▸ DATA
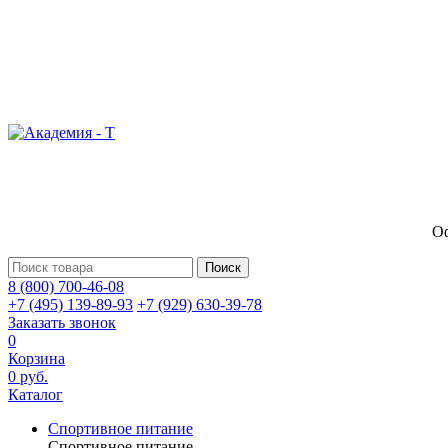
Оф
Поиск
8 (800) 700-46-08
+7 (495) 139-89-93
+7 (929) 630-39-78
Заказать звонок
0
Корзина
0 руб.
Каталог
Спортивное питание
Спортивное питание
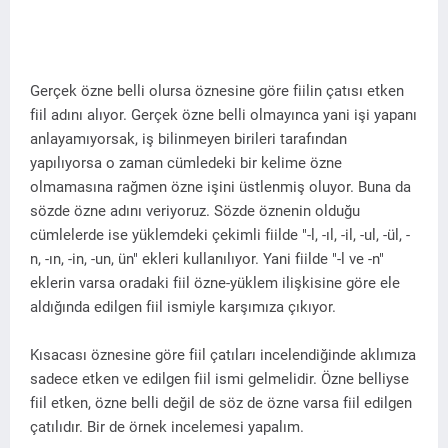
Gerçek özne belli olursa öznesine göre fiilin çatısı etken
fiil adını alıyor. Gerçek özne belli olmayınca yani işi yapanı
anlayamıyorsak, iş bilinmeyen birileri tarafından
yapılıyorsa o zaman cümledeki bir kelime özne
olmamasına rağmen özne işini üstlenmiş oluyor. Buna da
sözde özne adını veriyoruz. Sözde öznenin olduğu
cümlelerde ise yüklemdeki çekimli fiilde "-l, -ıl, -il, -ul, -ül, -
n, -ın, -in, -un, ün" ekleri kullanılıyor. Yani fiilde "-l ve -n"
eklerin varsa oradaki fiil özne-yüklem ilişkisine göre ele
aldığında edilgen fiil ismiyle karşımıza çıkıyor.
Kısacası öznesine göre fiil çatıları incelendiğinde aklımıza
sadece etken ve edilgen fiil ismi gelmelidir. Özne belliyse
fiil etken, özne belli değil de söz de özne varsa fiil edilgen
çatılıdır. Bir de örnek incelemesi yapalım.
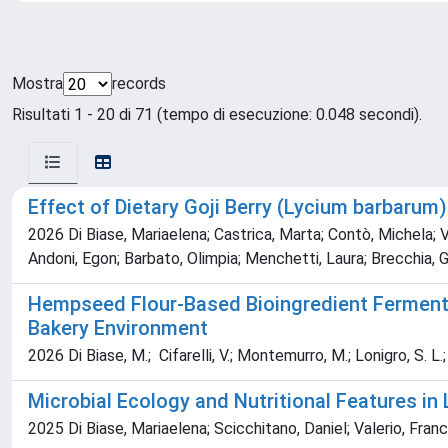
Mostra
records
Risultati 1 - 20 di 71 (tempo di esecuzione: 0.048 secondi).
Effect of Dietary Goji Berry (Lycium barbarum
2026 Di Biase, Mariaelena; Castrica, Marta; Contò, Michela; Val
Andoni, Egon; Barbato, Olimpia; Menchetti, Laura; Brecchia, Ga
Hempseed Flour‑Based Bioingredient Fermented
Bakery Environment
2026 Di Biase, M.; Cifarelli, V.; Montemurro, M.; Lonigro, S. L.; P
Microbial Ecology and Nutritional Features in
2025 Di Biase, Mariaelena; Scicchitano, Daniel; Valerio, Franc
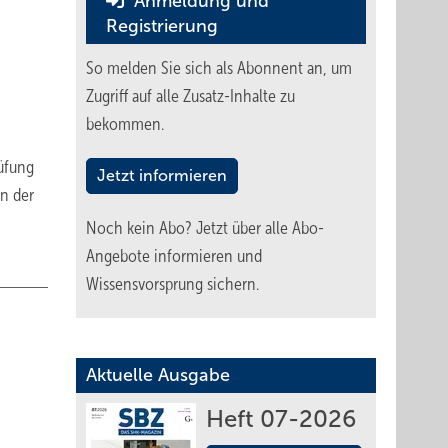
Anmeldung und
Registrierung
So melden Sie sich als Abonnent an, um
Zugriff auf alle Zusatz-Inhalte zu
bekommen.
rüfung
Jetzt informieren
n der
Noch kein Abo?
Jetzt über alle Abo-
Angebote informieren und
Wissensvorsprung sichern.
Aktuelle Ausgabe
Heft 07-2026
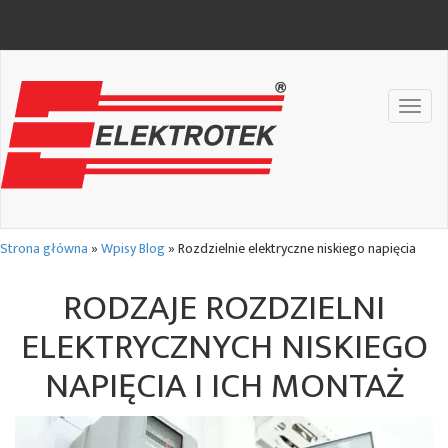
Toggl
naviga
Strona główna
»
Wpisy Blog
»
Rozdzielnie elektryczne niskiego napięcia
RODZAJE ROZDZIELNI
ELEKTRYCZNYCH NISKIEGO
NAPIĘCIA I ICH MONTAŻ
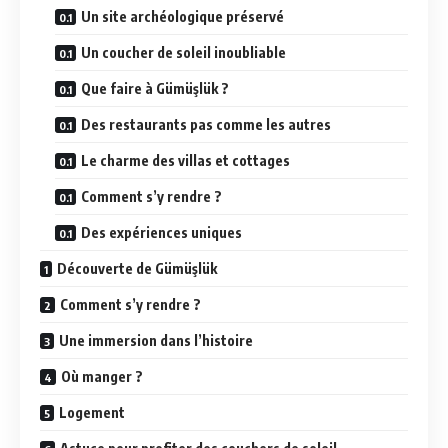
Un site archéologique préservé
Un coucher de soleil inoubliable
Que faire à Gümüşlük ?
Des restaurants pas comme les autres
Le charme des villas et cottages
Comment s’y rendre ?
Des expériences uniques
Découverte de Gümüşlük
Comment s’y rendre ?
Une immersion dans l’histoire
Où manger ?
Logement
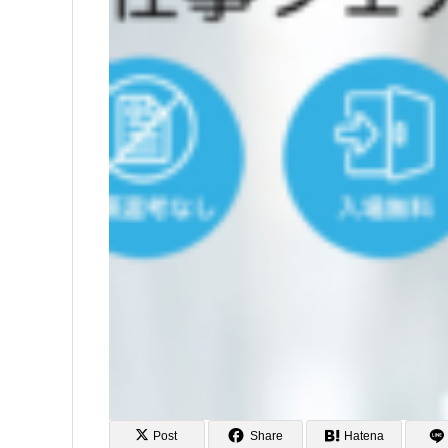
Post
Share
Hatena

▸ EXERCISE
Filter the data above, keeping only lines that include the string "adını".

▸ RESULT OF THIS EXERCISE
fiil adını alıyor. Gerçek özne belli olmayınca yani işi yapanı
sözde özne adını veriyoruz. Sözde öznenin olduğu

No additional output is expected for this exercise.